Я посмотрел на старика. Лицо его изменилось, он глядел на меня как будто с легкой снисходительной улыбкой.
– Вы правы, – наконец вымолвил я. Слова почему-то давались мне с трудом. – Я искал вас.
Я умолк. Мысли разбредались в разные стороны. Я знал, что нужно бы сказать, но не знал, как произнести это вслух.
– Так зачем ты нас искал? – спросил старый даос. Голос его звучал участливо.
И тогда я решился.
– Мой учитель при смерти, – сказал я. – Я хочу, чтобы вы спасли его…
Мы с наставником Чжаном сидели на большом каменном валуне, поросшем рыжим мхом. Тот на три четверти навис над пропастью, чудесным образом держась за скалу и не отрываясь от нее, словно прирос еще в те в незапамятные времена, когда Паньгу [25] создал небо и землю.
В лицо нам дул сильный ветер, от которого все тело наполнялось невиданной силой. Казалось, шагни вперед – и не упадешь в бездну, а взлетишь над ней, словно птица.
Вид, распростершийся перед нами, захватывал воображение. Впереди изумрудно зеленели поросшие лесом горы, прямо под нами расползлись деревенские домишки, с такой высоты казавшиеся меньше спичечных коробков.
Несмотря на ветер, ни единый волосок в прическе старого даоса не выбился из-под гребня.
В сердце моем царил холод. Холод и безнадежность.

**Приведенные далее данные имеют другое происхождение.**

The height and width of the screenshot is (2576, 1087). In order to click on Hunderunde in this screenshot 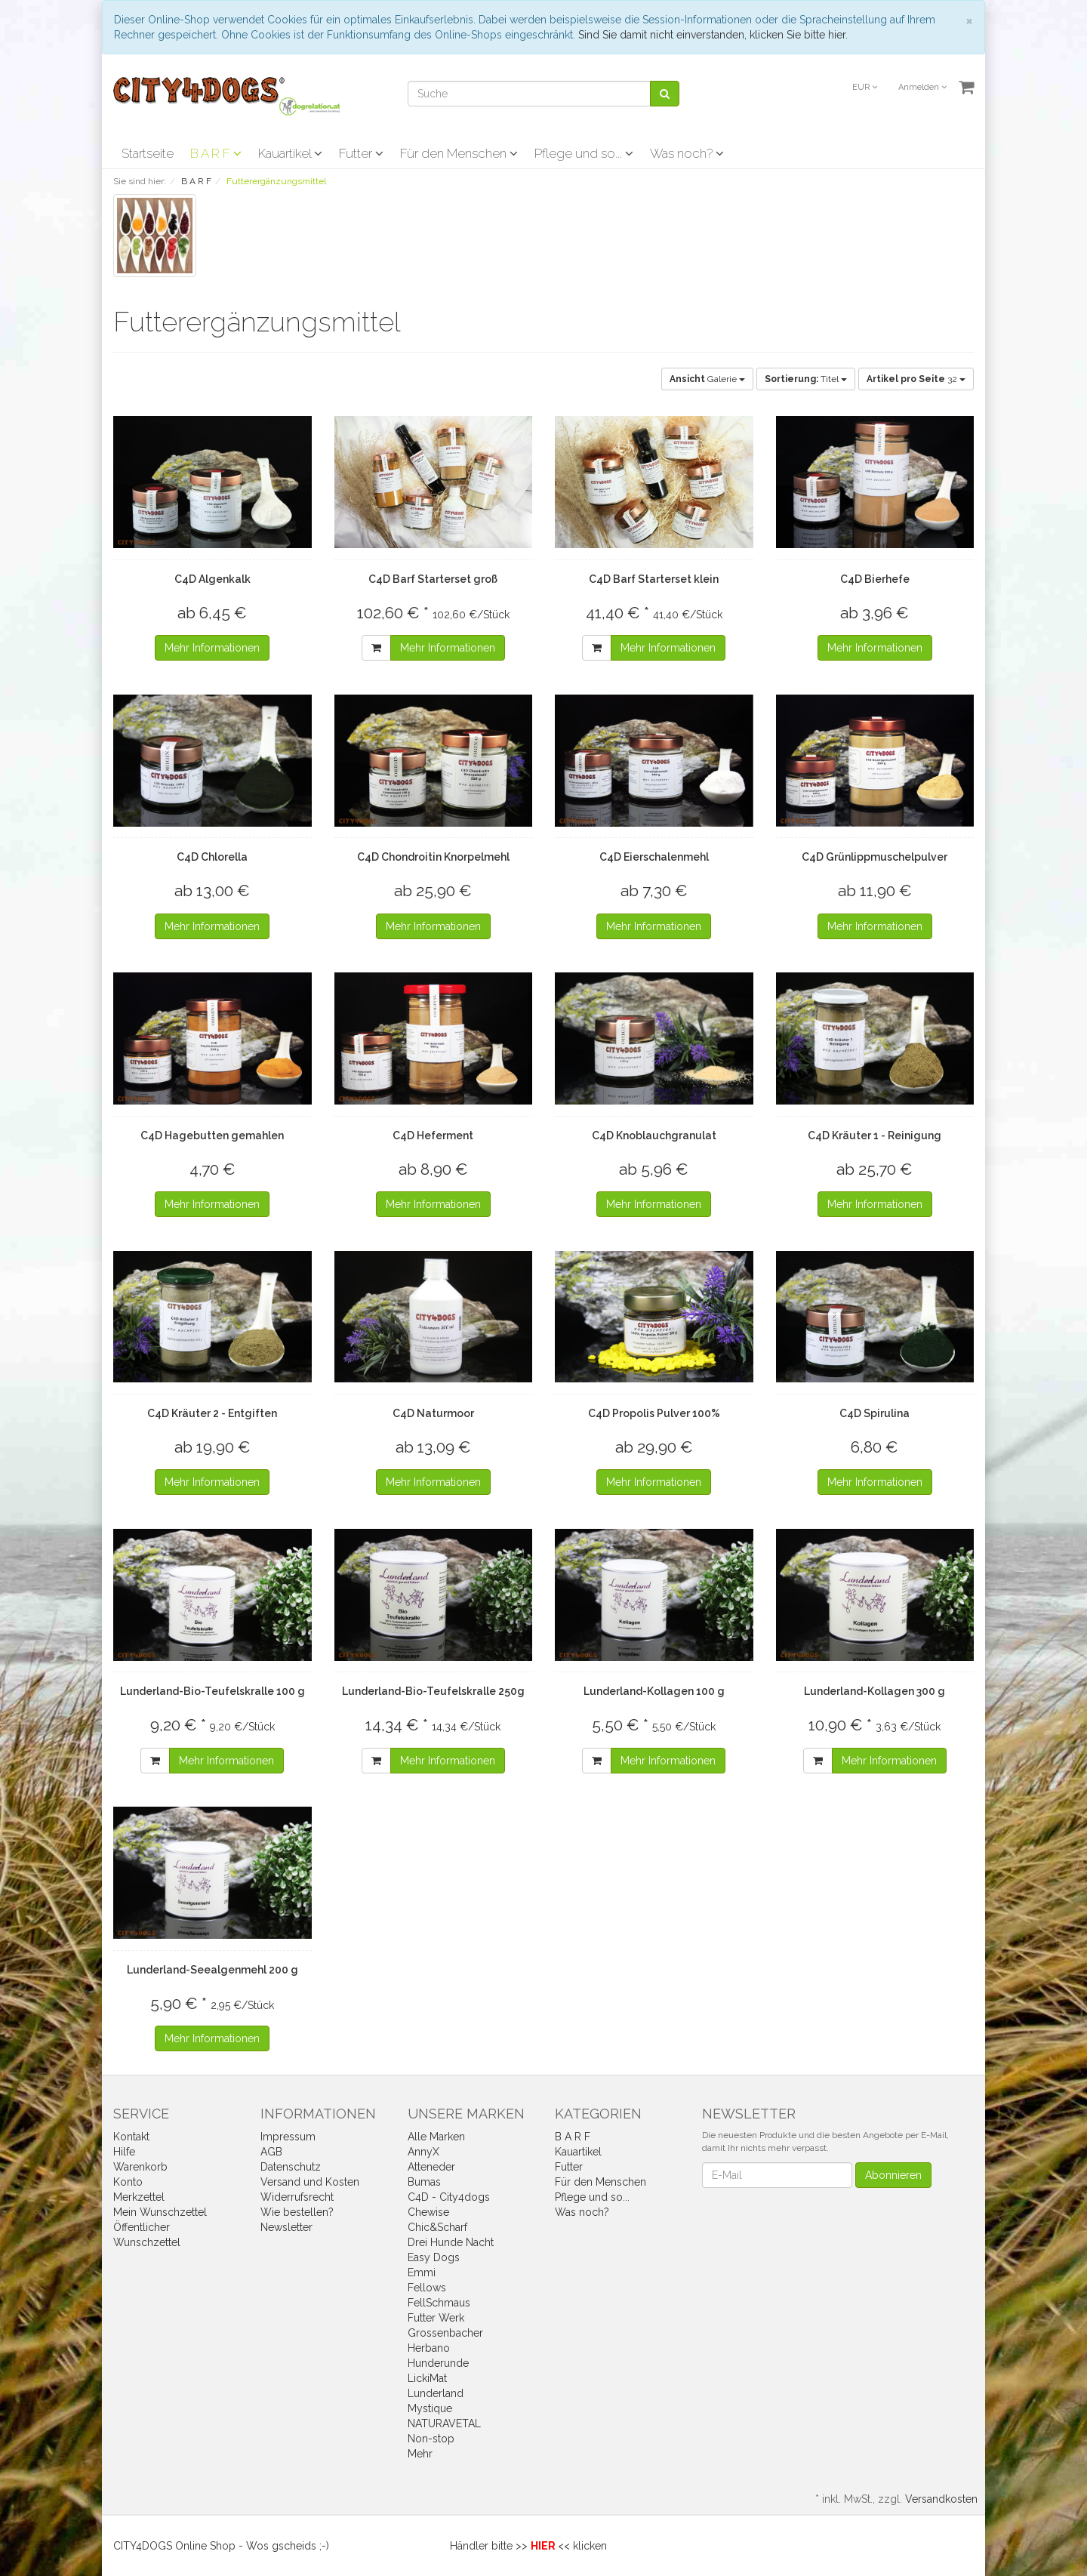, I will do `click(438, 2363)`.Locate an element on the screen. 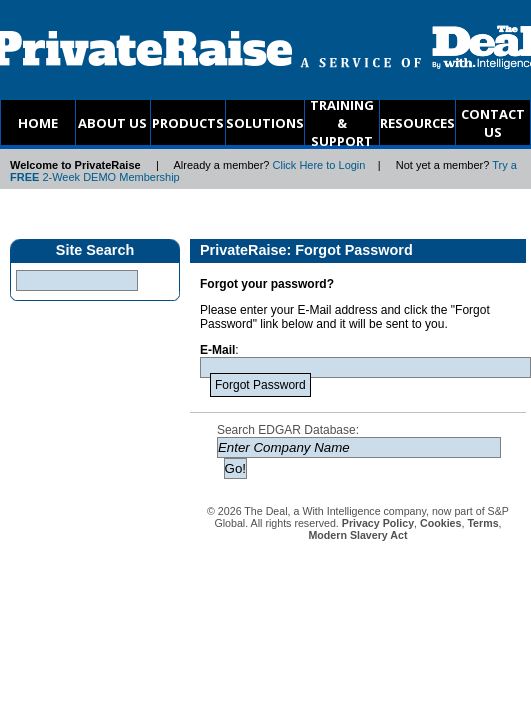 The image size is (531, 720). TRAINING & SUPPORT is located at coordinates (342, 122).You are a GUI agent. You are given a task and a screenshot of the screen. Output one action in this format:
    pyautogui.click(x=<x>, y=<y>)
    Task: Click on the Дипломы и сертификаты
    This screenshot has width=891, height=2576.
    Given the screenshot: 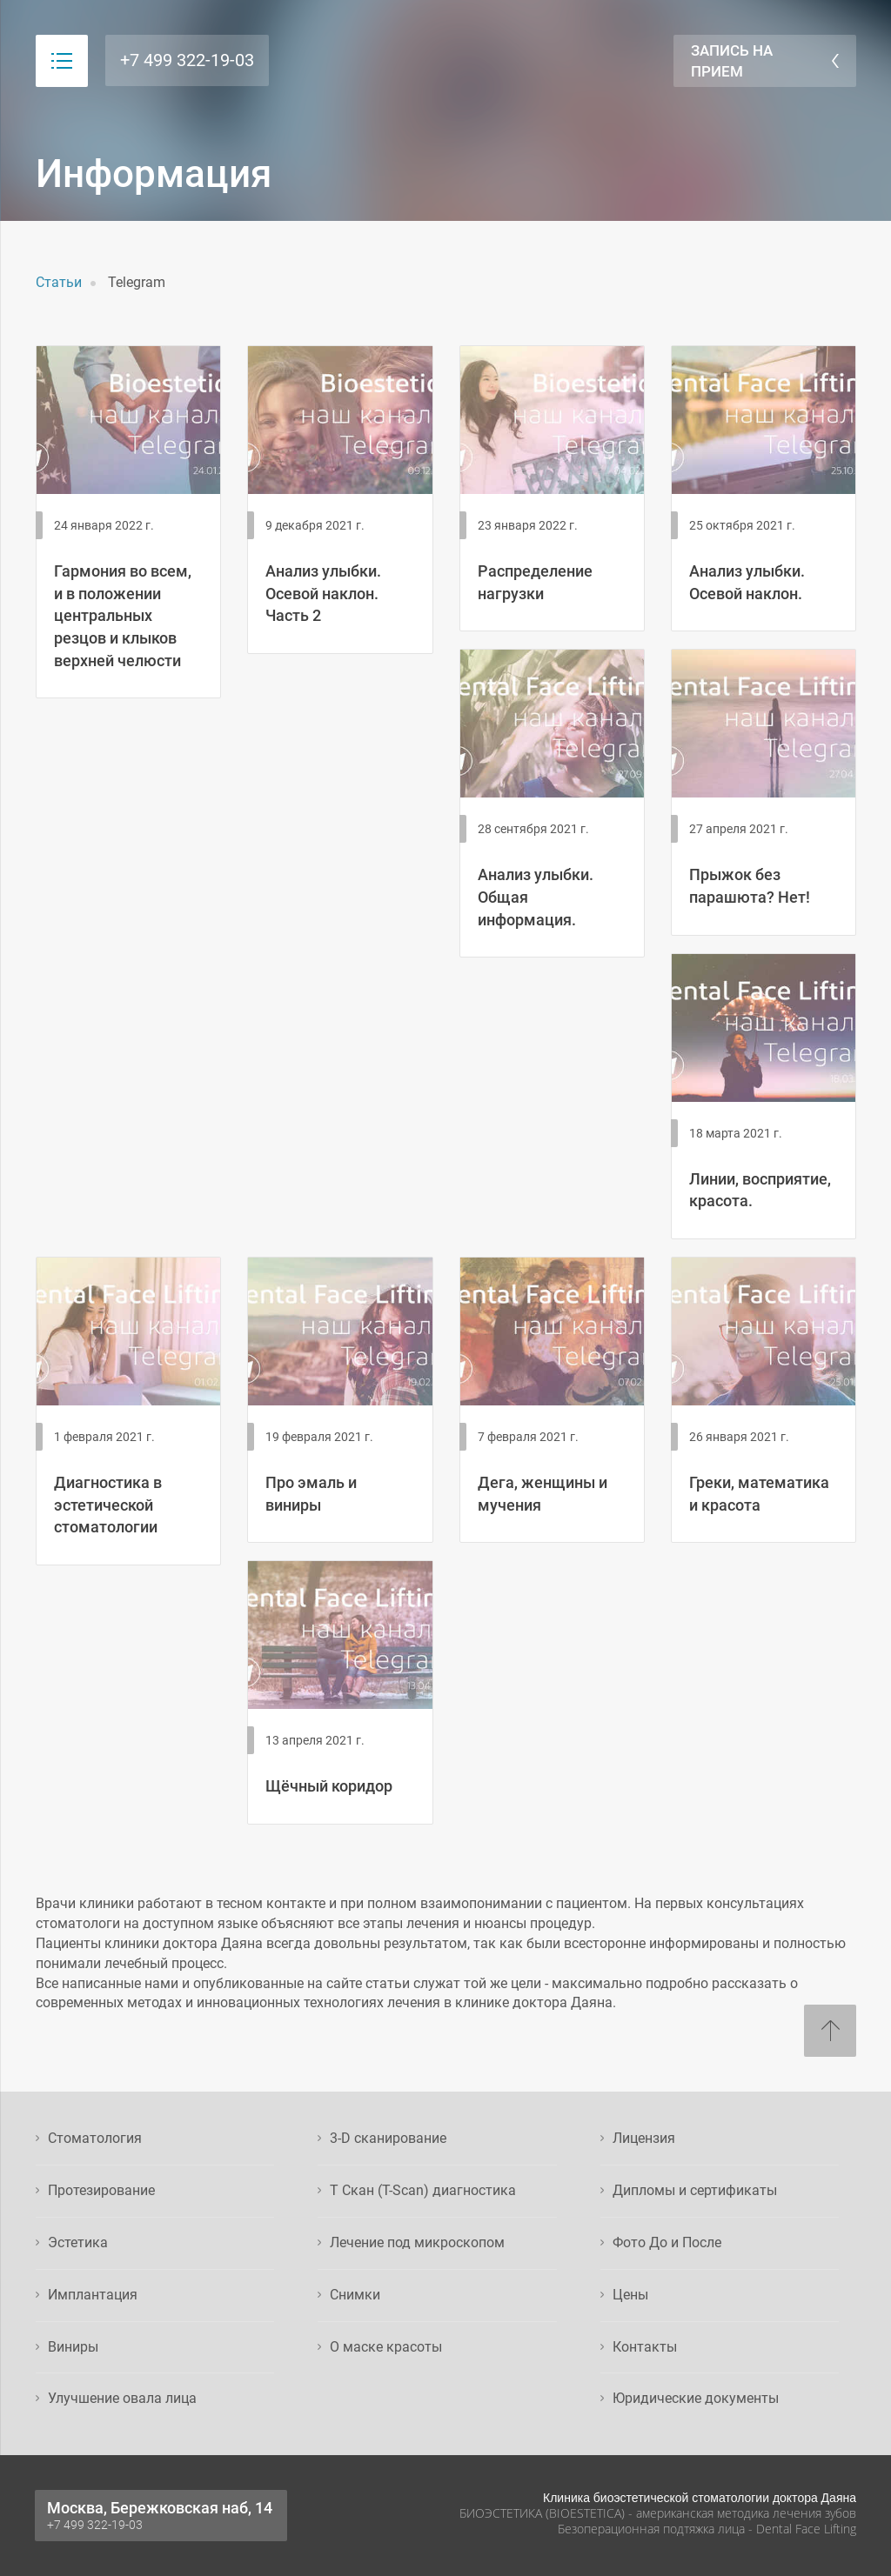 What is the action you would take?
    pyautogui.click(x=695, y=2190)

Полчаса назад позвонил Юра и сказал, что учитель умер.
Я не поверил. Это не вмещалось в мое сознание. Я легче поверил бы в то, что погибнет мир, чем в то, что погибнет учитель. Да, врач сказал, что спасти его нельзя, что он обречен. Но ведь врач не знал его, а я знал…
Очнулся я только к вечеру. На лбу моем лежал прохладный компресс, надо мной сидела юная китаянка. Лицо ее показалось мне знакомым.
– Где я вас видел? – спросил я.
Она улыбнулась и ничего не ответила.
Я смотрел на нее, смотрел не отрываясь. Снова, как тогда в больнице, казалось очень важным вспомнить. Вспомнить, где я видел ее.
Я так и не вспомнил…
Теперь мы с наставником Чжаном сидели на каменном валуне, который на три четверти висел над пропастью; я же, сидя на нем, висел над пропастью на девять десятых. Не знаю, как так вышло, что я просто не сделал шаг вперед… Наверное, виной тому был наставник Чжан – он был строгим и мягким одновременно.
– Значит, сам Тай рассказал тебе про нас? – настойчиво переспросил наставник.
Я кивнул. Мне трудно было говорить, в горле словно ком застрял.
– Как это вышло? – не отставал Чжан-лаоши.
Я покачал головой. Мозги работали плохо, сердце билось неровно, замирало, холодели пальцы.
– Пару лет назад, – выговорил я с трудом, – мы с ним беседовали, и он вдруг сказал, что если что-то случится, я должен знать: есть такие люди. Есть такой орден.